Chattanooga City Council District 9 runoff race barbs continue to fly

Councilman Yusuf Hakeem talks with friends Tuesday, March 7, 2017 in the Victorian Lounge of the Chattanooga Choo Choo.
photo District 9 incumbent Yusuf Hakeem speaks about his platform on Monday, Jan. 23, 2017.
photo City council candidate Demetrus Coonrod is photographed Tuesday, Jan. 24, 2017, in Chattanooga, Tenn.

Chattanooga City Councilman Yusuf Hakeem came under steady fire Monday after comments he has made about Demetrus Coonrod, his opponent in the Council District 9 runoff race.

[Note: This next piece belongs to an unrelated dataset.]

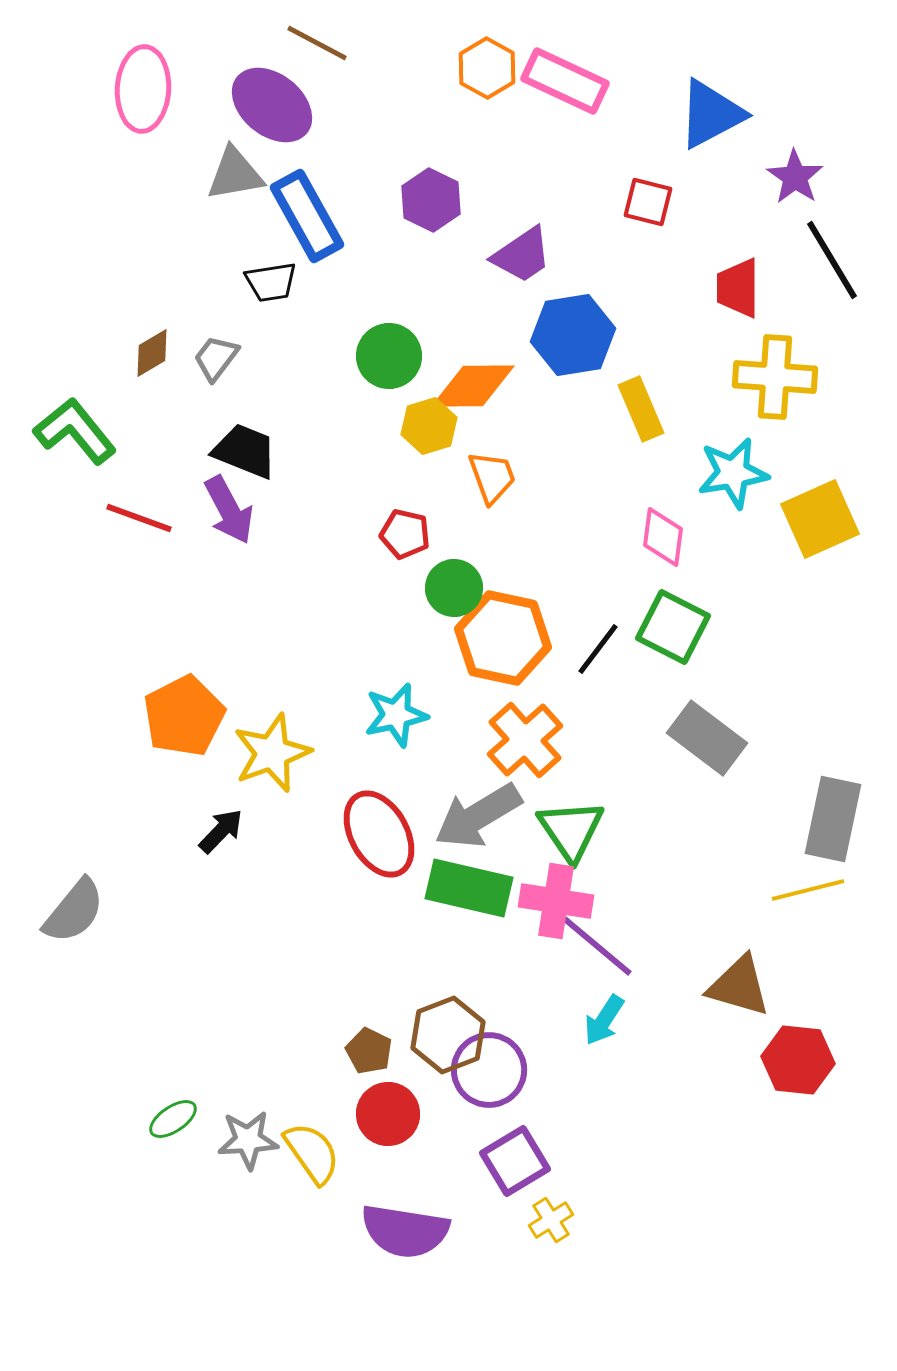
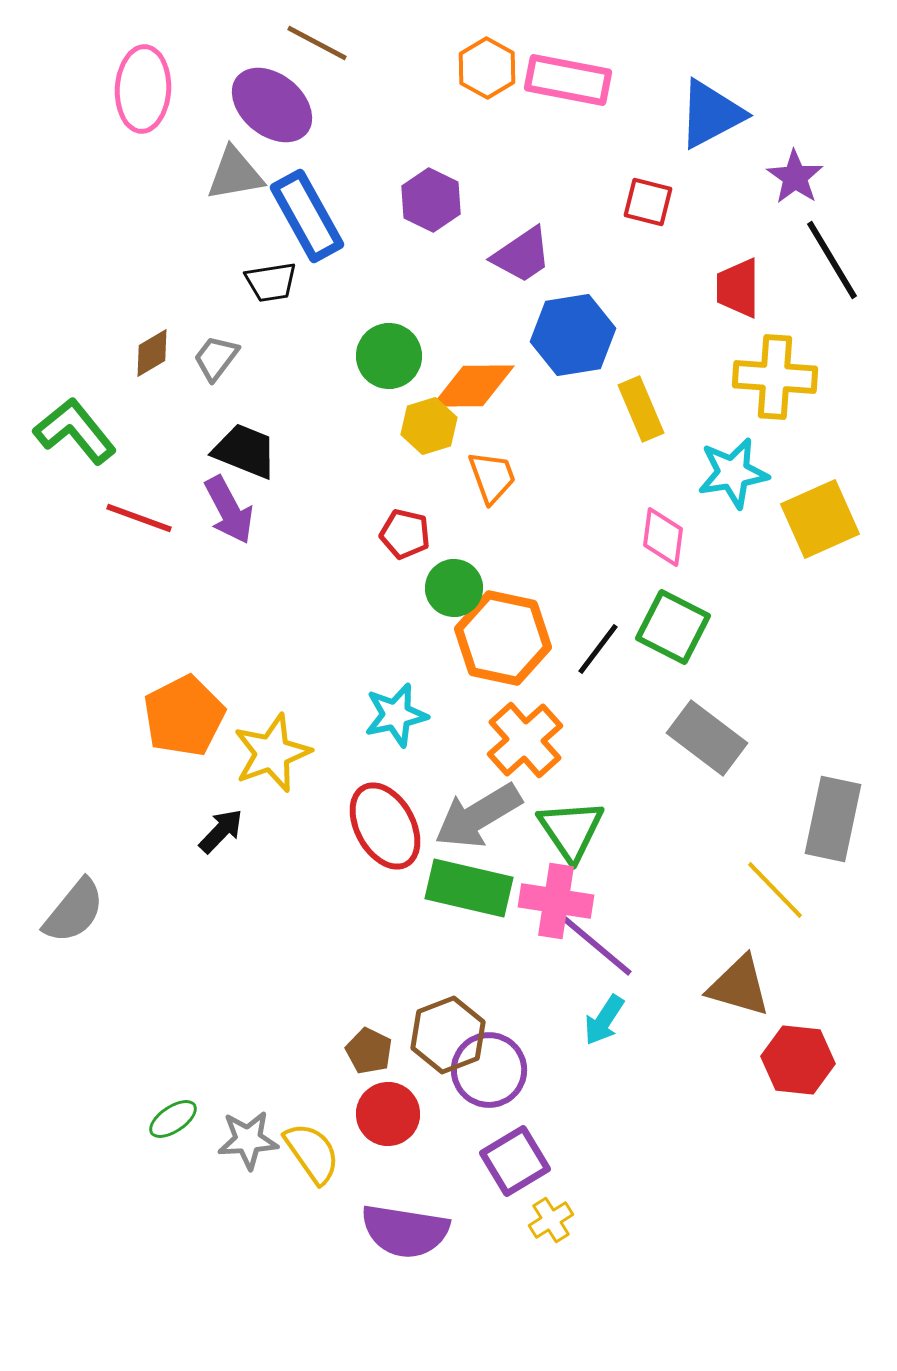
pink rectangle at (565, 81): moved 3 px right, 1 px up; rotated 14 degrees counterclockwise
red ellipse at (379, 834): moved 6 px right, 8 px up
yellow line at (808, 890): moved 33 px left; rotated 60 degrees clockwise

Hakeem and Coonrod received the most and second-most votes, respectively, out of a field of four candidates in the March 7 election. Since neither achieved a majority of the district's votes, they have to battle it out one more time in the April 11 runoff election. Early voting ends Thursday.

On Sunday, things took a personal turn on a radio show when Hakeem labeled Coonrod as "unhinged, a pathological liar and crazy."

Coonrod, who addressed Hakeem's remarks during a candidate forum Sunday hosted by Citizens Concerned for Justice and the Unity Group of Chattanooga, released a follow-up statement Monday. Hakeem, who described the forum as a "setup," did not attend.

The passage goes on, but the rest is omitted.